[Extracted page text data]
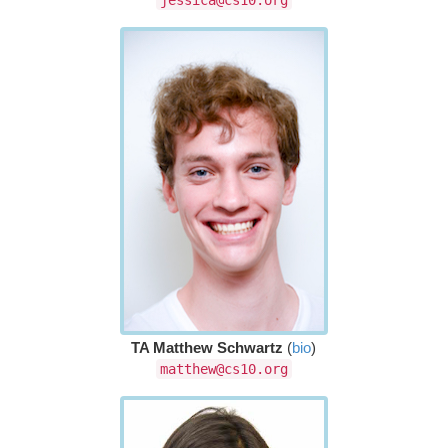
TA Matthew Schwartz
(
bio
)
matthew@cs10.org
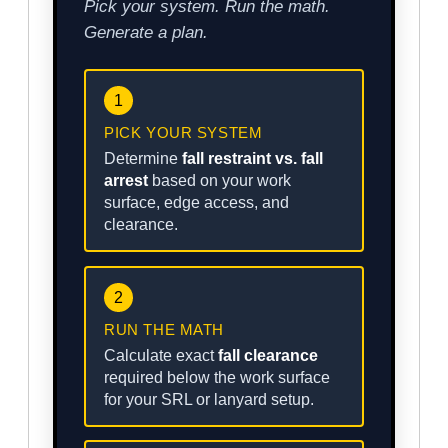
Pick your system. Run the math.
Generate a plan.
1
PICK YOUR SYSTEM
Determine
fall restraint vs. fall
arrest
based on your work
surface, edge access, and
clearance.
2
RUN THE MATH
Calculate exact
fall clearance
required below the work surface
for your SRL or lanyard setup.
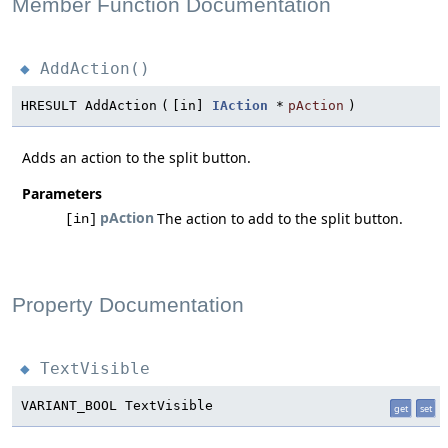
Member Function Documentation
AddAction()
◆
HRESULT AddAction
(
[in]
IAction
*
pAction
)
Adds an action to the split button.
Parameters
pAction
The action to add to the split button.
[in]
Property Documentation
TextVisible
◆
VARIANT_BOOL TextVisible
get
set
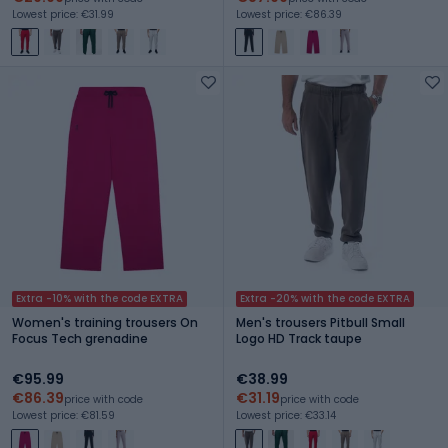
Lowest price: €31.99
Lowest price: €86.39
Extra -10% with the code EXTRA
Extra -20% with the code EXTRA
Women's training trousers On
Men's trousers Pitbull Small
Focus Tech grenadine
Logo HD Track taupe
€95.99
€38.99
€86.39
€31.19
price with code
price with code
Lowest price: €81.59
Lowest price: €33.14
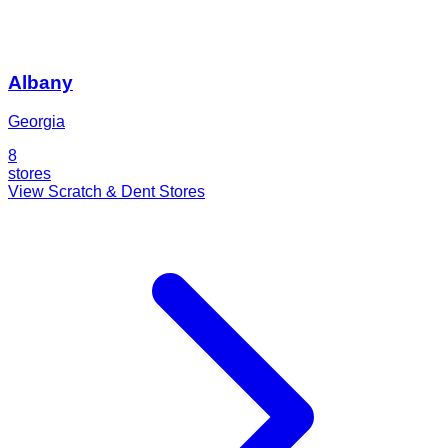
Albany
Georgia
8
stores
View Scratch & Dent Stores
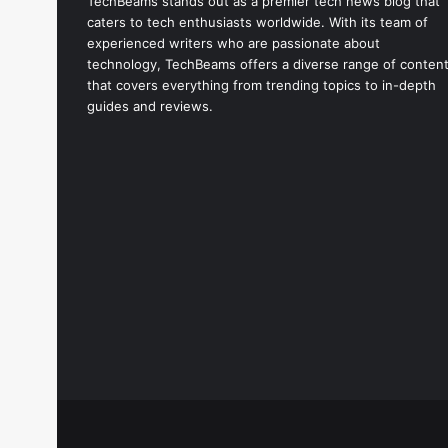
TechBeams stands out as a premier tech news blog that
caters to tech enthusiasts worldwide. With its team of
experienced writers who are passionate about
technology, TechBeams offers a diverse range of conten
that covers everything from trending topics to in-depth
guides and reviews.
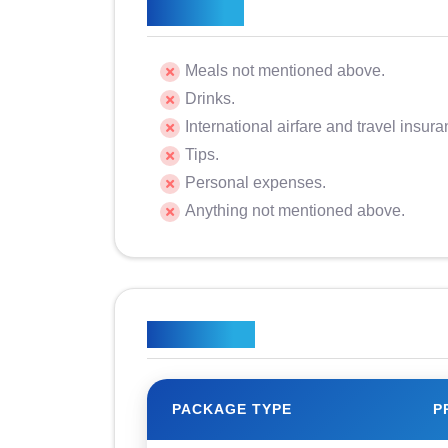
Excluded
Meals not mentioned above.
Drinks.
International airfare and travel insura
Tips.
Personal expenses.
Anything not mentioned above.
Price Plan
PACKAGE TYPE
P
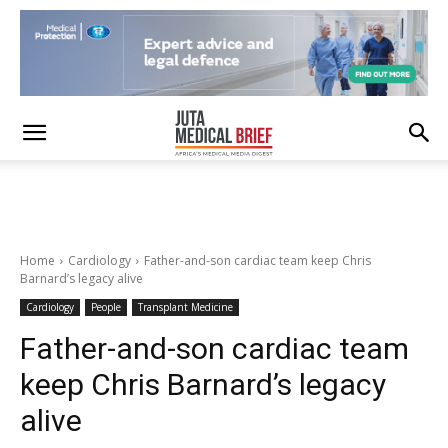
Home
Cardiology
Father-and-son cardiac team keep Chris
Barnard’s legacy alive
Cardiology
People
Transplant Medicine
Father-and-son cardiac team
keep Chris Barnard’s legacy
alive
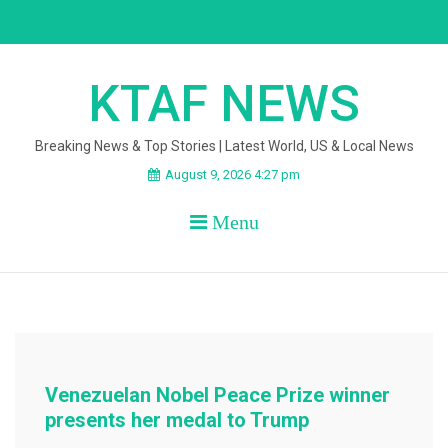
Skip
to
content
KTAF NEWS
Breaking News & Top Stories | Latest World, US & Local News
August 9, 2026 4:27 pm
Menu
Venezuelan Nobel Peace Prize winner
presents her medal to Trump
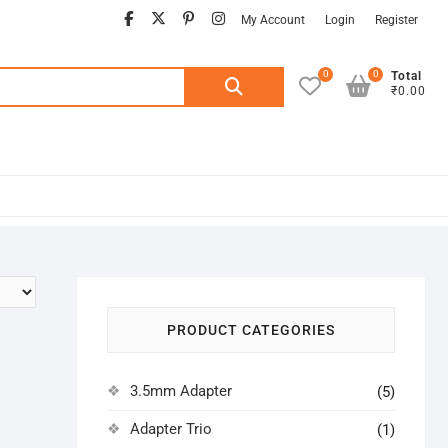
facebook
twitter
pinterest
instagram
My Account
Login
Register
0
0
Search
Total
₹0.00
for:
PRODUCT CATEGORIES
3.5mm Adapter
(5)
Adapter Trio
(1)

---

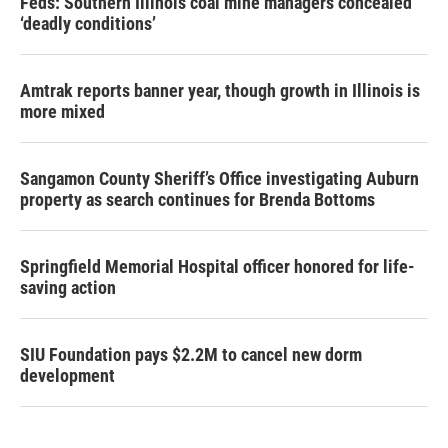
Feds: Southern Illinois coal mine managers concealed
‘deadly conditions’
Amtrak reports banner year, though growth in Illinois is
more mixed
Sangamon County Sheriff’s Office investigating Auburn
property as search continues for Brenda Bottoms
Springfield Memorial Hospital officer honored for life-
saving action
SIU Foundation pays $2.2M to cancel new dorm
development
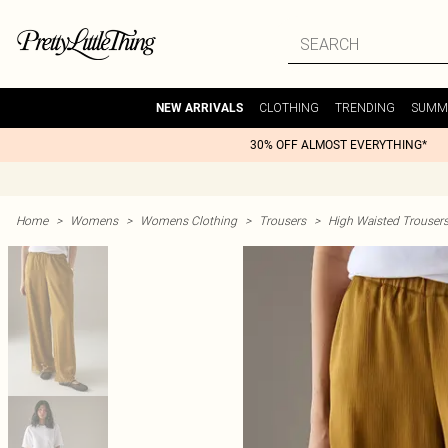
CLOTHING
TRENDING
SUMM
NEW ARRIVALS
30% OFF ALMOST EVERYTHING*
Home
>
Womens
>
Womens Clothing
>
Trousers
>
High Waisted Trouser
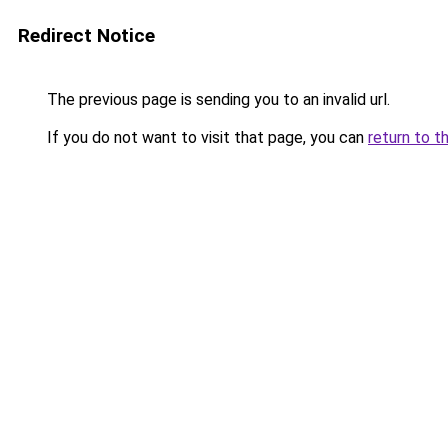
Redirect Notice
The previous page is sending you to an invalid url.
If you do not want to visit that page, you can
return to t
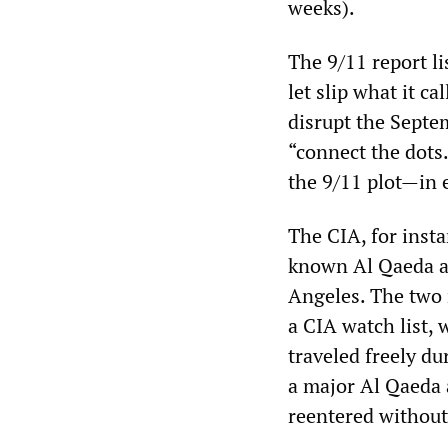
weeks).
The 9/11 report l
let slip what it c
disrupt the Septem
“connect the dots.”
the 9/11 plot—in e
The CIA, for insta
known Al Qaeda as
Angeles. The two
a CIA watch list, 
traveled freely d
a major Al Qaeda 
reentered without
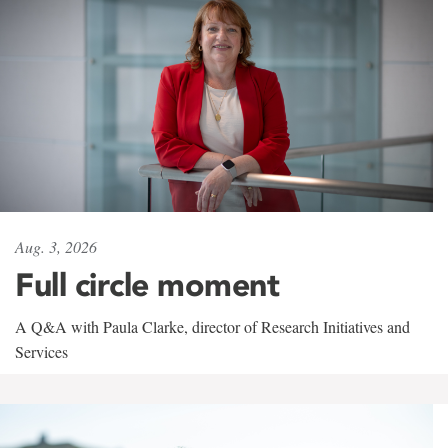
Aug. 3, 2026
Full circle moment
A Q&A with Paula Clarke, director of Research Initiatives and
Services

## The problem
Among the entries above, take the lines from the one with "SIU Foundation pays $2.2M to cancel new dorm" through the one with "If you do not" and retype them exactly, leaving out the pictures.

## Answer area
SIU Foundation pays $2.2M to cancel new dorm
development
CLOTHING
TRENDING
SUMM
NEW ARRIVALS
30% OFF ALMOST EVERYTHING*
Home
>
Womens
>
Womens Clothing
>
Trousers
>
High Waisted Trouser
Redirect Notice
The previous page is sending you to an invalid url.
If you do not want to visit that page, you can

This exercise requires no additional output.